Records from a dataset:

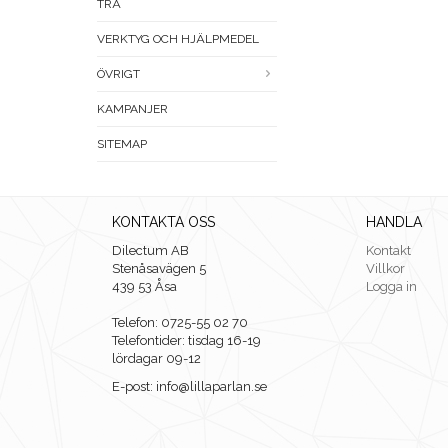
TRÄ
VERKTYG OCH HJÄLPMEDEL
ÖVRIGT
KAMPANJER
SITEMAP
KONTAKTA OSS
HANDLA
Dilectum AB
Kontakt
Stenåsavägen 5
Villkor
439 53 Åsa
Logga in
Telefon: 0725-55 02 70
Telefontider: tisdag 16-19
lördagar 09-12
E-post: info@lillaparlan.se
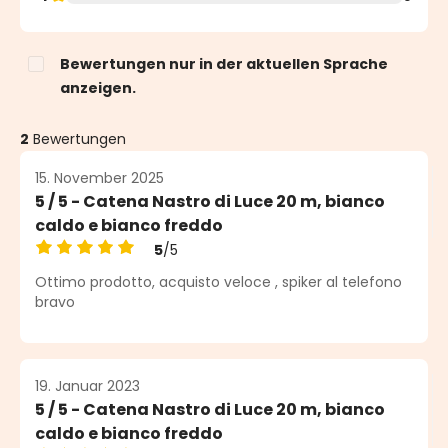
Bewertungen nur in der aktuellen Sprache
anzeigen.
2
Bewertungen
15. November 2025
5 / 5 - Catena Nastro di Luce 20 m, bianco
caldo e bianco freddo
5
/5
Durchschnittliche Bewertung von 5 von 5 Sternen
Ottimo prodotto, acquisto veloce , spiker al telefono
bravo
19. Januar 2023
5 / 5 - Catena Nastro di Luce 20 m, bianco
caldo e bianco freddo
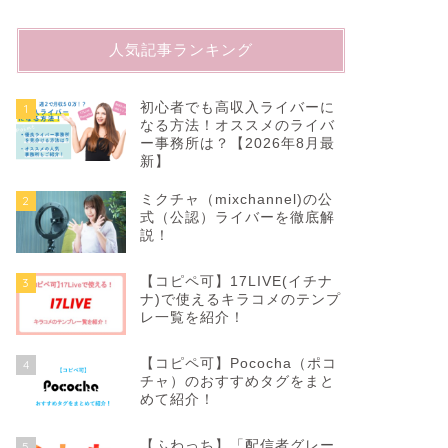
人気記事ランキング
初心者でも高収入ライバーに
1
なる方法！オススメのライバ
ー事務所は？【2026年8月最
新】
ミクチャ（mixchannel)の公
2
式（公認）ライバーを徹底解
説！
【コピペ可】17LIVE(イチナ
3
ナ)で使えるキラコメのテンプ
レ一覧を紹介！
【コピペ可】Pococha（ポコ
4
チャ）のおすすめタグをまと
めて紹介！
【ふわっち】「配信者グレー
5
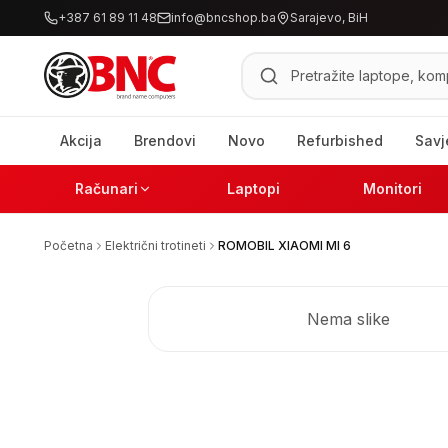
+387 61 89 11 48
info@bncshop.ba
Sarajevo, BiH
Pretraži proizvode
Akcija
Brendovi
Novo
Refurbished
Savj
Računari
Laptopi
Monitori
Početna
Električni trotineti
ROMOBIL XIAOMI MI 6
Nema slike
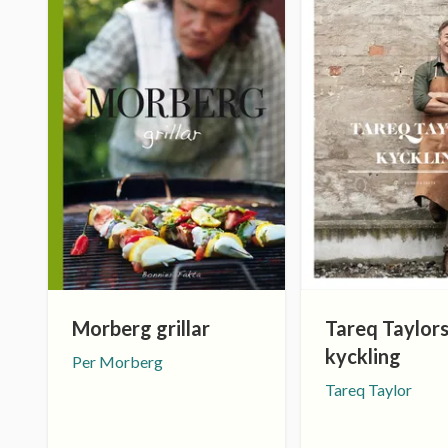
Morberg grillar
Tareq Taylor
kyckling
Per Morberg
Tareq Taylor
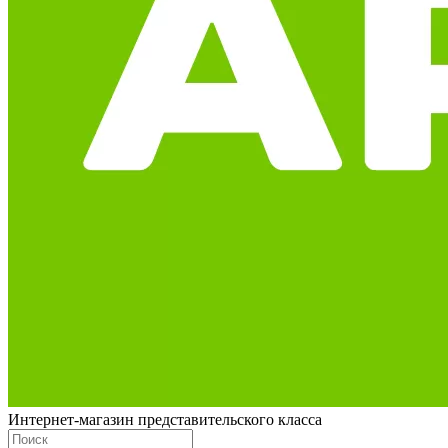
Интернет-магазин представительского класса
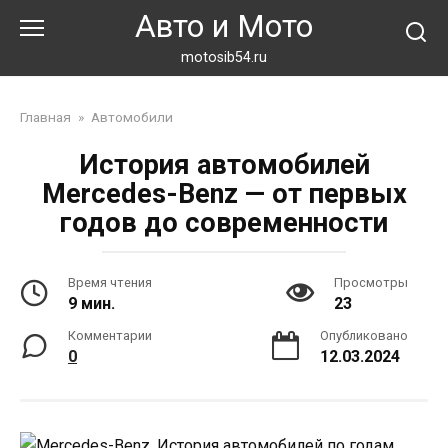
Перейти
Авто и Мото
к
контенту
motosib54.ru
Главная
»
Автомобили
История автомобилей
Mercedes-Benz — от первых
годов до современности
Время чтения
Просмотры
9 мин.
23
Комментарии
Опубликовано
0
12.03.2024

» **Problem details**
A verbatim copy of every entry above, with no pictures, is the expected output.

» **Exercise solution**
TRÄ
VERKTYG OCH HJÄLPMEDEL
ÖVRIGT
KAMPANJER
SITEMAP
KONTAKTA OSS
HANDLA
Dilectum AB
Kontakt
Stenåsavägen 5
Villkor
439 53 Åsa
Logga in
Telefon: 0725-55 02 70
Telefontider: tisdag 16-19
lördagar 09-12
E-post: info@lillaparlan.se
Bewertungen nur in der aktuellen Sprache
anzeigen.
2
Bewertungen
15. November 2025
5 / 5 - Catena Nastro di Luce 20 m, bianco
caldo e bianco freddo
5
/5
Durchschnittliche Bewertung von 5 von 5 Sternen
Ottimo prodotto, acquisto veloce , spiker al telefono
bravo
19. Januar 2023
5 / 5 - Catena Nastro di Luce 20 m, bianco
caldo e bianco freddo
人気記事ランキング
初心者でも高収入ライバーに
1
なる方法！オススメのライバ
ー事務所は？【2026年8月最
新】
ミクチャ（mixchannel)の公
2
式（公認）ライバーを徹底解
説！
【コピペ可】17LIVE(イチナ
3
ナ)で使えるキラコメのテンプ
レ一覧を紹介！
【コピペ可】Pococha（ポコ
4
チャ）のおすすめタグをまと
めて紹介！
【ふわっち】「配信者グレー
5
+387 61 89 11 48
info@bncshop.ba
Sarajevo, BiH
Pretraži proizvode
Akcija
Brendovi
Novo
Refurbished
Savj
Računari
Laptopi
Monitori
Početna
Električni trotineti
ROMOBIL XIAOMI MI 6
Nema slike
Morberg grillar
Tareq Taylor
kyckling
Per Morberg
Tareq Taylor
Интернет-магазин представительского класса
Перейти
Авто и Мото
к
контенту
motosib54.ru
Главная
»
Автомобили
История автомобилей
Mercedes-Benz — от первых
годов до современности
Время чтения
Просмотры
9 мин.
23
Комментарии
Опубликовано
0
12.03.2024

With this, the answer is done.